Nature's Calling: Expanding the Legacy of Beatrix Potter in the Construction, Contestation and Contemporary Preservation of the Lake District


  • Meg Sherval The University of Newcastle


Beatrix Potter, Lake District, landscape, preservation, stewardship, World Heritage.


Beatrix Potter was arguably the most well-known British children’s author of the 20th century. Her work not only captured the landscape of the Cumbrian region, but also encouraged dynamic encounters with the natural world through interactions between the human and non-human. Unlike many other children’s authors of her day, she took a relational, embodied approach to landscape immersing herself and her characters in a world that was realistic, yet unadorned. Through examples of her literary and later life’s work, I argue that Beatrix Potter essentially ensured that the English pastoral remained emplaced not only in the imagination, but in the everyday lives of her readers, her neighbours and the many generations who would later visit the Lake District.
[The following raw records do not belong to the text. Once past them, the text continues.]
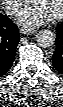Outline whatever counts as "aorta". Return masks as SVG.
Wrapping results in <instances>:
<instances>
[{"instance_id": "obj_1", "label": "aorta", "mask_w": 63, "mask_h": 107, "mask_svg": "<svg viewBox=\"0 0 63 107\" xmlns=\"http://www.w3.org/2000/svg\"><path fill=\"white\" fill-rule=\"evenodd\" d=\"M36 41L39 46L49 48L55 43V34L48 29H42L38 31Z\"/></svg>"}]
</instances>
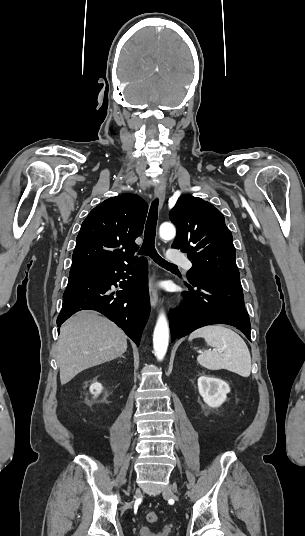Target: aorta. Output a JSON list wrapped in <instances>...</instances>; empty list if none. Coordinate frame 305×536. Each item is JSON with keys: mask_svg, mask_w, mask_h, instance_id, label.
<instances>
[{"mask_svg": "<svg viewBox=\"0 0 305 536\" xmlns=\"http://www.w3.org/2000/svg\"><path fill=\"white\" fill-rule=\"evenodd\" d=\"M176 230L173 224L165 222L161 224L159 235L163 240H171L175 237ZM169 343V325L164 312L158 316L157 323L153 333L154 355L161 361L163 360Z\"/></svg>", "mask_w": 305, "mask_h": 536, "instance_id": "aorta-1", "label": "aorta"}]
</instances>
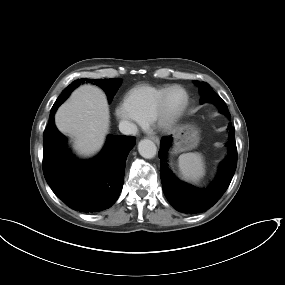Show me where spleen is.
I'll list each match as a JSON object with an SVG mask.
<instances>
[{
  "instance_id": "spleen-1",
  "label": "spleen",
  "mask_w": 285,
  "mask_h": 285,
  "mask_svg": "<svg viewBox=\"0 0 285 285\" xmlns=\"http://www.w3.org/2000/svg\"><path fill=\"white\" fill-rule=\"evenodd\" d=\"M178 167L186 181L198 182L205 175L203 155L198 152L181 154L178 158Z\"/></svg>"
}]
</instances>
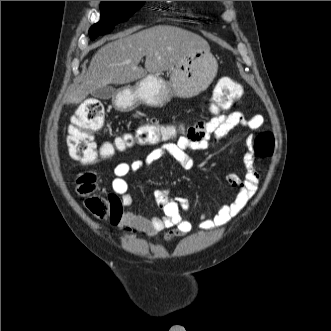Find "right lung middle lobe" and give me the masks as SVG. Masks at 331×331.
Returning a JSON list of instances; mask_svg holds the SVG:
<instances>
[{
	"instance_id": "obj_1",
	"label": "right lung middle lobe",
	"mask_w": 331,
	"mask_h": 331,
	"mask_svg": "<svg viewBox=\"0 0 331 331\" xmlns=\"http://www.w3.org/2000/svg\"><path fill=\"white\" fill-rule=\"evenodd\" d=\"M145 1H102L101 3V20L94 24L89 35L95 39L99 35L109 33L113 30L114 25L118 22L128 20Z\"/></svg>"
}]
</instances>
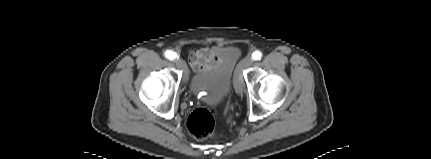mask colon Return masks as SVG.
<instances>
[{
	"label": "colon",
	"mask_w": 431,
	"mask_h": 159,
	"mask_svg": "<svg viewBox=\"0 0 431 159\" xmlns=\"http://www.w3.org/2000/svg\"><path fill=\"white\" fill-rule=\"evenodd\" d=\"M214 116H218L219 112L215 108H197L191 112L187 119V128L191 135L197 139H205L213 135L215 121Z\"/></svg>",
	"instance_id": "colon-1"
}]
</instances>
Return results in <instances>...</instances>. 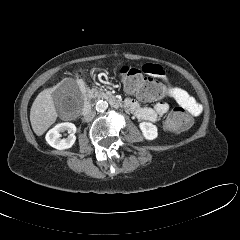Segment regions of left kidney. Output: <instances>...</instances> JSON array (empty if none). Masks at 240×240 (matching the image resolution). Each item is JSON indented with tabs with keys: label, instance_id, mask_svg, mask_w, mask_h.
I'll return each mask as SVG.
<instances>
[{
	"label": "left kidney",
	"instance_id": "left-kidney-1",
	"mask_svg": "<svg viewBox=\"0 0 240 240\" xmlns=\"http://www.w3.org/2000/svg\"><path fill=\"white\" fill-rule=\"evenodd\" d=\"M140 130L142 131V134L145 139L147 140H154L158 136V130L156 125L150 123V122H141L139 124Z\"/></svg>",
	"mask_w": 240,
	"mask_h": 240
}]
</instances>
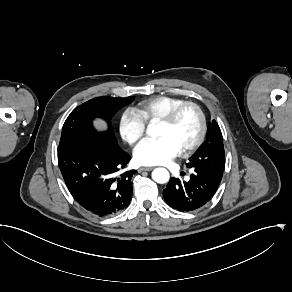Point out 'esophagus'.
Here are the masks:
<instances>
[{
	"label": "esophagus",
	"instance_id": "34e87169",
	"mask_svg": "<svg viewBox=\"0 0 292 292\" xmlns=\"http://www.w3.org/2000/svg\"><path fill=\"white\" fill-rule=\"evenodd\" d=\"M154 167H140L137 171L140 173L142 171H151Z\"/></svg>",
	"mask_w": 292,
	"mask_h": 292
}]
</instances>
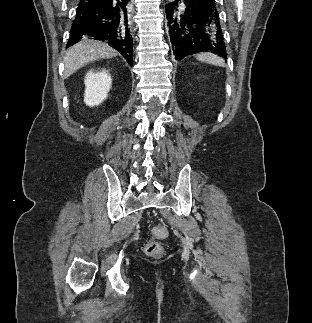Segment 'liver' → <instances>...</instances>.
<instances>
[{
    "label": "liver",
    "mask_w": 312,
    "mask_h": 323,
    "mask_svg": "<svg viewBox=\"0 0 312 323\" xmlns=\"http://www.w3.org/2000/svg\"><path fill=\"white\" fill-rule=\"evenodd\" d=\"M112 56H117V52L110 48L108 44L83 38L81 42L69 48L64 58L65 78L77 72L88 62H95L99 58H112Z\"/></svg>",
    "instance_id": "1"
}]
</instances>
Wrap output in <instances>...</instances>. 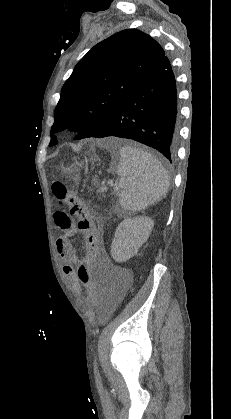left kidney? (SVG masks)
<instances>
[{
    "label": "left kidney",
    "mask_w": 231,
    "mask_h": 419,
    "mask_svg": "<svg viewBox=\"0 0 231 419\" xmlns=\"http://www.w3.org/2000/svg\"><path fill=\"white\" fill-rule=\"evenodd\" d=\"M153 226L154 221L145 216L123 220L116 228L111 244L112 258L122 263L136 255L149 238Z\"/></svg>",
    "instance_id": "5707ae66"
}]
</instances>
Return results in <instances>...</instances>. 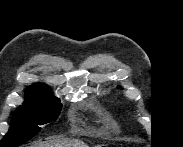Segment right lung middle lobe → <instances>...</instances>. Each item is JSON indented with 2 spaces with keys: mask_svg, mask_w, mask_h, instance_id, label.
<instances>
[{
  "mask_svg": "<svg viewBox=\"0 0 183 147\" xmlns=\"http://www.w3.org/2000/svg\"><path fill=\"white\" fill-rule=\"evenodd\" d=\"M25 101L14 112L8 133L0 146H16L37 134L43 125L55 120L62 108L60 100L51 91L26 90Z\"/></svg>",
  "mask_w": 183,
  "mask_h": 147,
  "instance_id": "obj_1",
  "label": "right lung middle lobe"
}]
</instances>
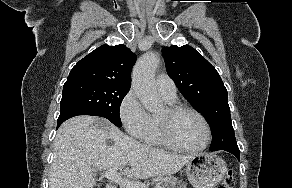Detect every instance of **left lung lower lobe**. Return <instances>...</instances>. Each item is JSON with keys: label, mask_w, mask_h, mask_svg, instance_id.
Segmentation results:
<instances>
[{"label": "left lung lower lobe", "mask_w": 292, "mask_h": 188, "mask_svg": "<svg viewBox=\"0 0 292 188\" xmlns=\"http://www.w3.org/2000/svg\"><path fill=\"white\" fill-rule=\"evenodd\" d=\"M220 150L228 151V152L232 153L233 155H235L238 160H240V150H239L237 144L236 145H231V146H228V147H223Z\"/></svg>", "instance_id": "1"}]
</instances>
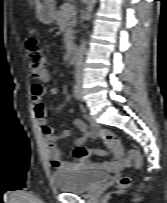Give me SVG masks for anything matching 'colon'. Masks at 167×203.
Wrapping results in <instances>:
<instances>
[{
  "instance_id": "5ec220e1",
  "label": "colon",
  "mask_w": 167,
  "mask_h": 203,
  "mask_svg": "<svg viewBox=\"0 0 167 203\" xmlns=\"http://www.w3.org/2000/svg\"><path fill=\"white\" fill-rule=\"evenodd\" d=\"M26 51L32 74H38L44 71L48 64V58L43 48L39 45L37 39L32 34H30L26 40ZM90 154L91 151L85 147L80 146L74 150V157L77 160H81L89 156ZM117 157L119 158L121 163L127 166L134 165L136 167H139L142 163V157L136 150H131L128 153H124L122 150L121 153L117 152ZM130 183V177L123 176L118 183V187L126 188L130 185Z\"/></svg>"
}]
</instances>
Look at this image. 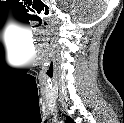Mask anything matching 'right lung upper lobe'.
<instances>
[{"mask_svg":"<svg viewBox=\"0 0 124 123\" xmlns=\"http://www.w3.org/2000/svg\"><path fill=\"white\" fill-rule=\"evenodd\" d=\"M66 123H74L73 119L70 118L69 116L66 117Z\"/></svg>","mask_w":124,"mask_h":123,"instance_id":"cb5924a9","label":"right lung upper lobe"}]
</instances>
In this paper, by making use of Potter’s Will and through examining her later years and reputation, I suggest that an impetus for local stewardship and long-term preservation of the Lakeland district and its regional ecology are clearly displayed. I posit that it was her foresight in understanding the careful balance needed between conservation, heritage, culture and economy, that propelled others to begin the transition needed to protect the Lake District’s future through the achievement of its national and then international preservation status.